* _Saved entries_
____

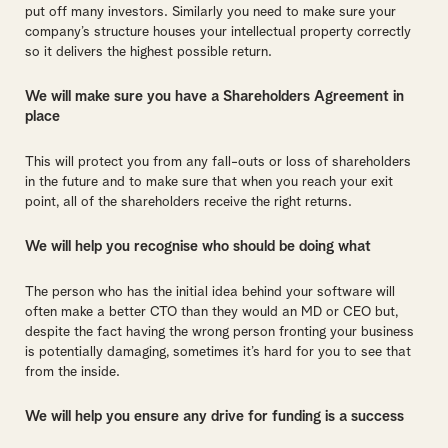
put off many investors. Similarly you need to make sure your
company’s structure houses your intellectual property correctly
so it delivers the highest possible return.
We will make sure you have a Shareholders Agreement in
place
This will protect you from any fall-outs or loss of shareholders
in the future and to make sure that when you reach your exit
point, all of the shareholders receive the right returns.
We will help you recognise who should be doing what
The person who has the initial idea behind your software will
often make a better CTO than they would an MD or CEO but,
despite the fact having the wrong person fronting your business
is potentially damaging, sometimes it’s hard for you to see that
from the inside.
We will help you ensure any drive for funding is a success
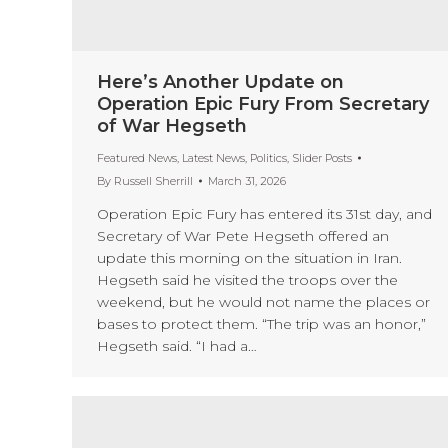
Here’s Another Update on
Operation Epic Fury From Secretary
of War Hegseth
Featured News
,
Latest News
,
Politics
,
Slider Posts
By
Russell Sherrill
March 31, 2026
Operation Epic Fury has entered its 31st day, and
Secretary of War Pete Hegseth offered an
update this morning on the situation in Iran.
Hegseth said he visited the troops over the
weekend, but he would not name the places or
bases to protect them. “The trip was an honor,”
Hegseth said. “I had a…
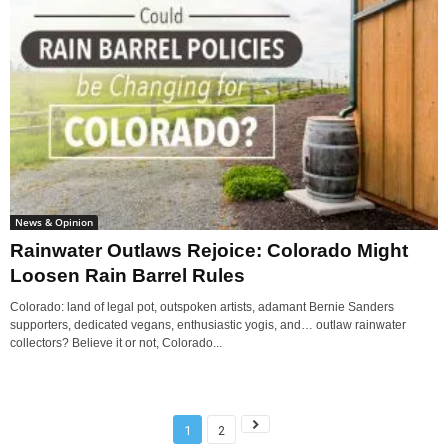
News & Opinion
Rainwater Outlaws Rejoice: Colorado Might
Loosen Rain Barrel Rules
Colorado: land of legal pot, outspoken artists, adamant Bernie Sanders
supporters, dedicated vegans, enthusiastic yogis, and… outlaw rainwater
collectors? Believe it or not, Colorado...
1
2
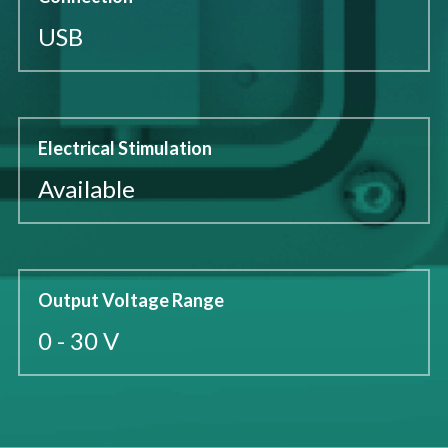
USB
Electrical Stimulation
Available
Output Voltage Range
0 - 30 V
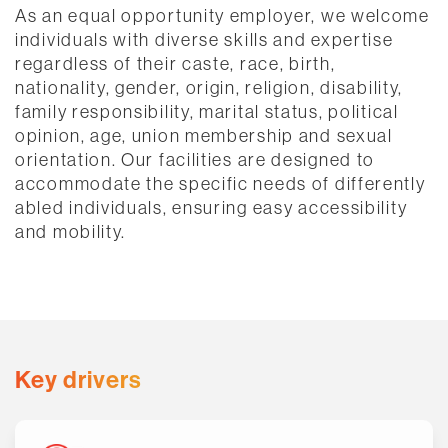
As an equal opportunity employer, we welcome
individuals with diverse skills and expertise
regardless of their caste, race, birth,
nationality, gender, origin, religion, disability,
family responsibility, marital status, political
opinion, age, union membership and sexual
orientation. Our facilities are designed to
accommodate the specific needs of differently
abled individuals, ensuring easy accessibility
and mobility.​
Key drivers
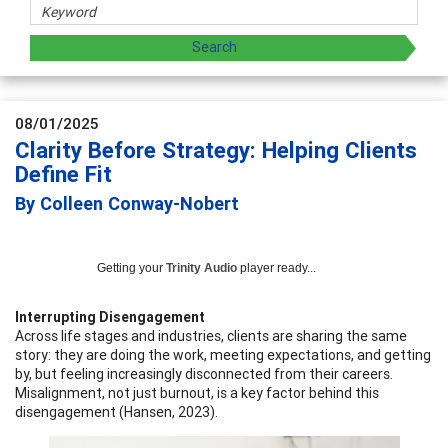
08/01/2025
Clarity Before Strategy: Helping Clients
Define Fit
By Colleen Conway-Nobert
Getting your
Trinity Audio
player ready...
Interrupting Disengagement
Across life stages and industries, clients are sharing the same
story: they are doing the work, meeting expectations, and getting
by, but feeling increasingly disconnected from their careers.
Misalignment, not just burnout, is a key factor behind this
disengagement (Hansen, 2023).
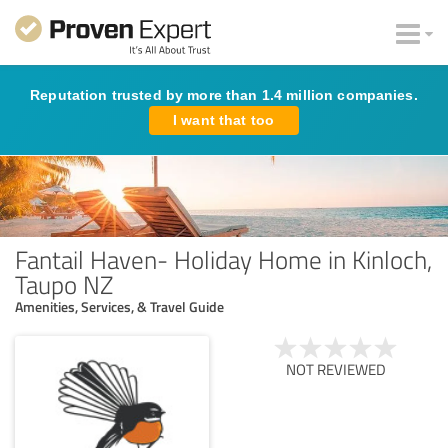
Reputation trusted by more than 1.4 million companies.
I want that too
Fantail Haven- Holiday Home in Kinloch,
Taupo NZ
Amenities, Services, & Travel Guide
NOT REVIEWED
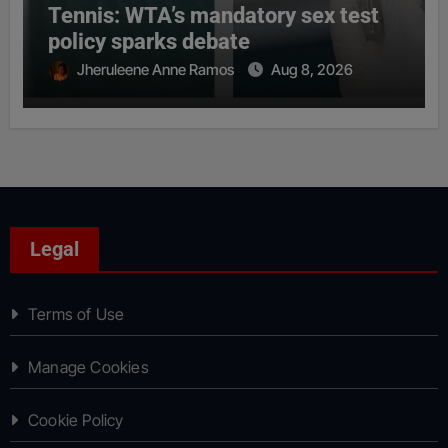
Tennis: WTA’s mandatory sex test
policy sparks debate
Jheruleene Anne Ramos
Aug 8, 2026
Legal
Terms of Use
Manage Cookies
Cookie Policy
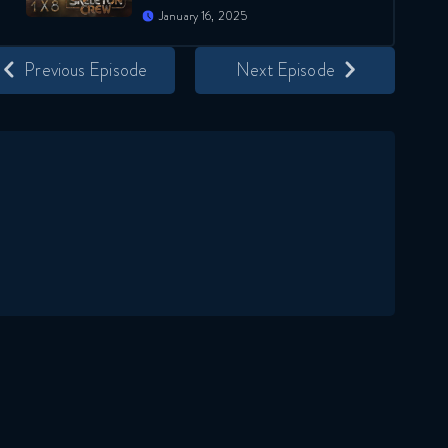
January 16, 2025
Previous Episode
Next Episode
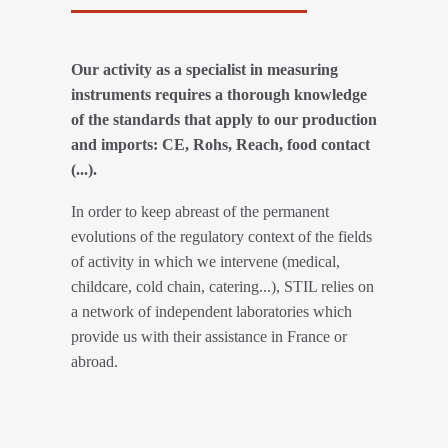
Our activity as a specialist in measuring
instruments requires a thorough knowledge
of the standards that apply to our production
and imports: CE, Rohs, Reach, food contact
(...).
In order to keep abreast of the permanent
evolutions of the regulatory context of the fields
of activity in which we intervene (medical,
childcare, cold chain, catering...), STIL relies on
a network of independent laboratories which
provide us with their assistance in France or
abroad.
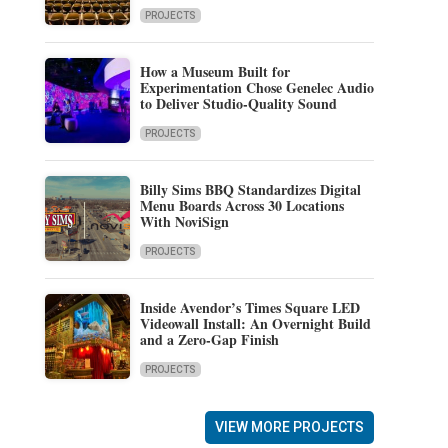
PROJECTS
How a Museum Built for
Experimentation Chose Genelec Audio
to Deliver Studio-Quality Sound
PROJECTS
Billy Sims BBQ Standardizes Digital
Menu Boards Across 30 Locations
With NoviSign
PROJECTS
Inside Avendor’s Times Square LED
Videowall Install: An Overnight Build
and a Zero-Gap Finish
PROJECTS
VIEW MORE PROJECTS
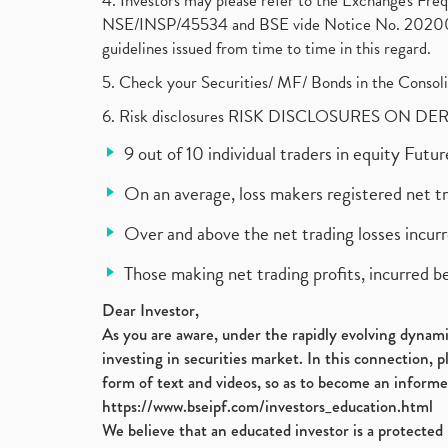
4. Investors may please refer to the Exchange's F
NSE/INSP/45534 and BSE vide Notice No. 2020073
guidelines issued from time to time in this regard.
5. Check your Securities/ MF/ Bonds in the Cons
6. Risk disclosures RISK DISCLOSURES ON DE
9 out of 10 individual traders in equity Fut
On an average, loss makers registered net t
Over and above the net trading losses incurr
Those making net trading profits, incurred b
Dear Investor,
As you are aware, under the rapidly evolving dynamic
investing in securities market. In this connection, 
form of text and videos, so as to become an informe
https://www.bseipf.com/investors_education.html
We believe that an educated investor is a protected 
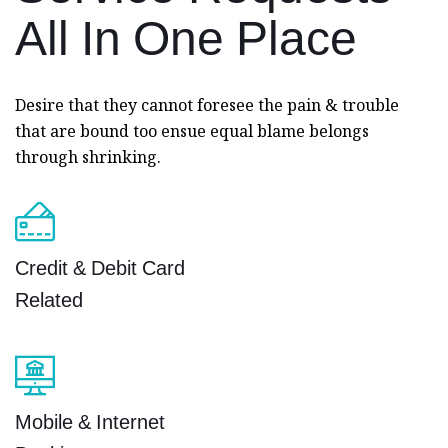
All In
One Place
Desire that they cannot foresee the pain & trouble
that are bound too ensue equal blame belongs
through shrinking.
Credit & Debit Card
Related
Mobile & Internet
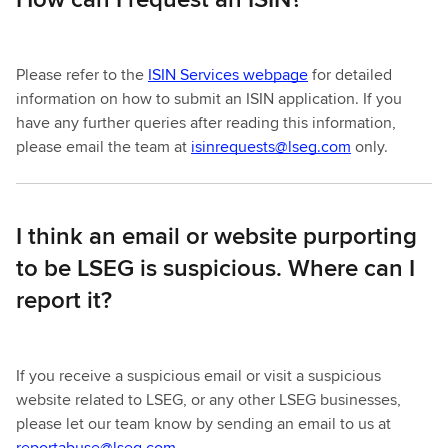
Please refer to the
ISIN Services webpage
for detailed
information on how to submit an ISIN application. If you
have any further queries after reading this information,
please email the team at
isinrequests@lseg.com
only.
I think an email or website purporting
to be LSEG is suspicious. Where can I
report it?
If you receive a suspicious email or visit a suspicious
website related to LSEG, or any other LSEG businesses,
please let our team know by sending an email to us at
reportabuse@lseg.com
.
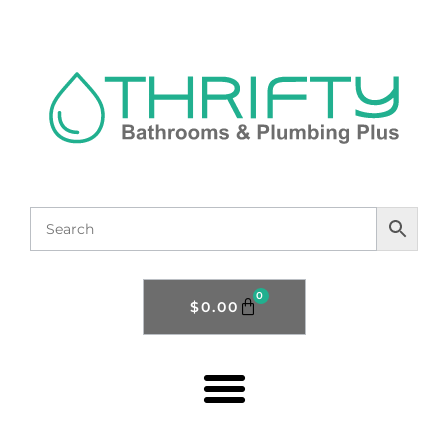
0
$
0.00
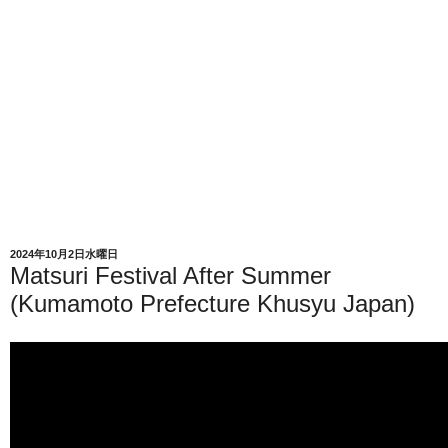
2024年10月2日水曜日
Matsuri Festival After Summer
(Kumamoto Prefecture Khusyu Japan)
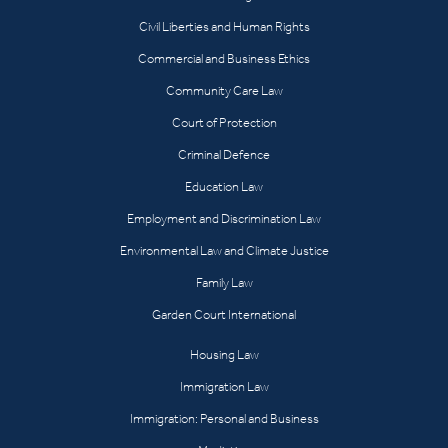
Civil Liberties and Human Rights
Commercial and Business Ethics
Community Care Law
Court of Protection
Criminal Defence
Education Law
Employment and Discrimination Law
Environmental Law and Climate Justice
Family Law
Garden Court International
Housing Law
Immigration Law
Immigration: Personal and Business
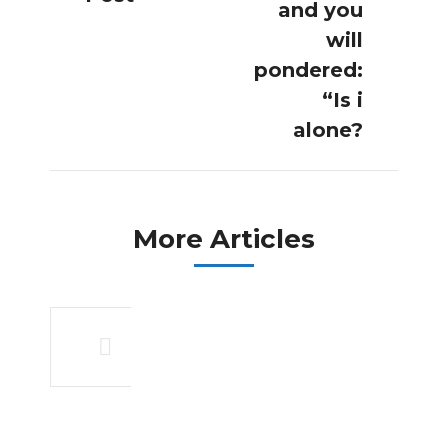
post:
post:
and you
will
pondered:
“Is i
alone?
More Articles
An overview
of what and
you can rules
of
organization
organizations,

____

* _WHAT YOU ARE ASKED TO DO_
Copy, from the data above, every line where the word "would" appears.

* _WRITTEN SOLUTION_
often make a better CTO than they would an MD or CEO but,
weekend, but he would not name the places or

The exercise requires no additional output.